El alemán Joseph Ratzinger, que a la muerte de Juan Pablo II asumió el papado con el nombre de Benedicto XVI, emprende su viaje a la Isla luego de una interesante y compleja trayectoria teológico-política iniciada bajo el aggiornamiento del Concilio Vaticano II, en el que despuntó junto a teólogos reformistas como Küng y Rahner, pero al cabo corregida por cambios en su orientación socioteológica y por timonazos hacia el lado conservador del espectro, sobre todo después de los sucesos de mayo del 68, que le hicieron romper lanzas contra el liberalismo, el ateísmo y el marxismo. “Los regímenes comunistas”, escribió el cardenal Ratzinger en sintonía con su alma gemela, Juan Pablo II, “pretenden liberar al hombre, pero son sólo una vergüenza de nuestro tiempo”.
Se le ha definido como el “Peregrino de la Caridad” a los cuatrocientos años de la Virgen del Cobre, una de las narrativas fundacionales de lo cubano, sintomáticamente ubicada en un bote entre las aguas. También como intelectual y “científico del pensamiento teológico” y “Papa de la Verdad”. Lo primero resulta incuestionable, dada su formación y sus meritorios créditos académicos, pero lo segundo parecería no ajustarse mucho al país donde llega, en el cual la palabra “científico”, investida como siempre de una fuerte carga positivista, sirvió no sólo para marginar política y socialmente a los creyentes durante la institucionalización (1971-1985) bajo la sombrilla del “ateísmo científico”, sino también para poner apellido a un cierto tipo de socialismo que hizo gala de manuales y ortodoxias y acabó confundiendo socialización con estatización, una movida cuyos impactos llegan hasta hoy al funcionar como un pesado lastre estructural y psicológico ante los cambios de la hora.
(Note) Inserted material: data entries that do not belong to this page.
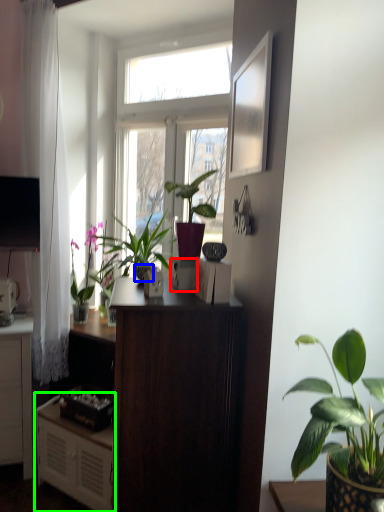 Question: Which object is the farthest from appliance (highlighted by a red box)? Choose among these: flowerpot (highlighted by a blue box) or cabinetry (highlighted by a green box).

Choices:
 (A) flowerpot
 (B) cabinetry

Answer: (B) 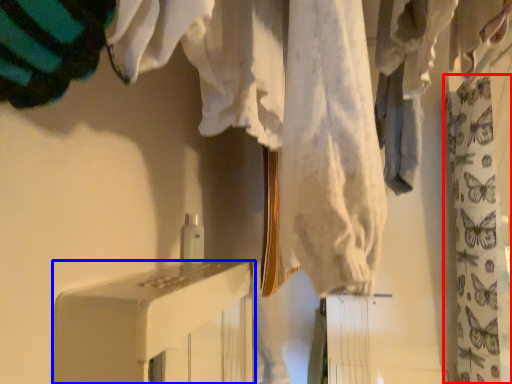 Question: Which object is closer to the camera taking this photo, curtain (highlighted by a red box) or furniture (highlighted by a blue box)?

Choices:
 (A) curtain
 (B) furniture

Answer: (B) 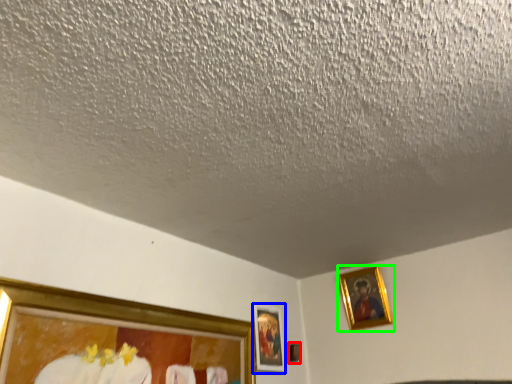 Question: Estimate the real-world distances between objects in this image. Which object is closer to picture frame (highlighted by a red box), picture frame (highlighted by a blue box) or picture frame (highlighted by a green box)?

Juan Pablo II lo colocó al frente de la Congregación para la Doctrina de la Fe, el nombre actual que designa a la Inquisición, establecida en 1542, en pleno apogeo del Renacimiento, con el objetivo de defender a la Iglesia de las herejías, una categoría que para todo el mundo evoca emplumamientos con brea, potros de tortura y un insoportable olor a carne quemada; sólo que esta de ahora, basada justamente en la Verdad, se concentra en detectar las “doctrinas no aceptables” —es decir, aquellas teológica y políticamente incorrectas—- para acabar castigando, por ejemplo, a teólogos como Hans Küng y Jon Sobrino, en el primer caso apartándolo de su cátedra en Tübingen por poner en discusión la infalibilidad del Papa; en el segundo, prohibiéndole enseñar y escribir por “subrayar el lado humano y olvidar la faceta divina de Jesús”. Sin desconocer el proceso contra el sacerdote y teólogo brasileño Leonardo Boff, en principio condenado y suspendido a divinis por su labor dentro de la Teología de la Liberación.
Evidentemente, las credenciales de Benedicto XVI no contribuyen demasiado a catalogarlo como “Papa de la Verdad”, un concepto que la posmodernidad ha puesto en crisis, toda vez que se trata de una construcción social, no de un cuerpo doctrinal impuesto y administrado desde la cúpula de un poder, sea el Vaticano o cualquier otro. En todo caso, Ratzinger tiene la suya propia, que es también la de la alta jerarquía eclesiástica y la de instituciones como el Opus Dei: vigilar y castigar a los desviados, sostener que fuera de la Iglesia no hay salvación, negar el derecho de las mujeres a controlar sus propios cuerpos, estigmatizar a homosexuales y lesbianas, condenar el condón en tiempos del SIDA y, en el caso cubano, de hecho restar legitimidad a las religiones populares de origen africano, a pesar de constituir parte esencial de la identidad nacional. Antonio Machado, proveniente de esa España profunda, marcada por Ignacio de Loyola y por esas murmurantes viejas de negro que también aparecen en Lorca, escribió una vez: “¿Tu verdad? No, la Verdad,/ y ven conmigo a buscarla”.
Bienvenido entonces el Papa como jefe de Estado y sucesor de Pedro, pero que sea sin olvidos ni desmemorias. Y sin gato por liebre.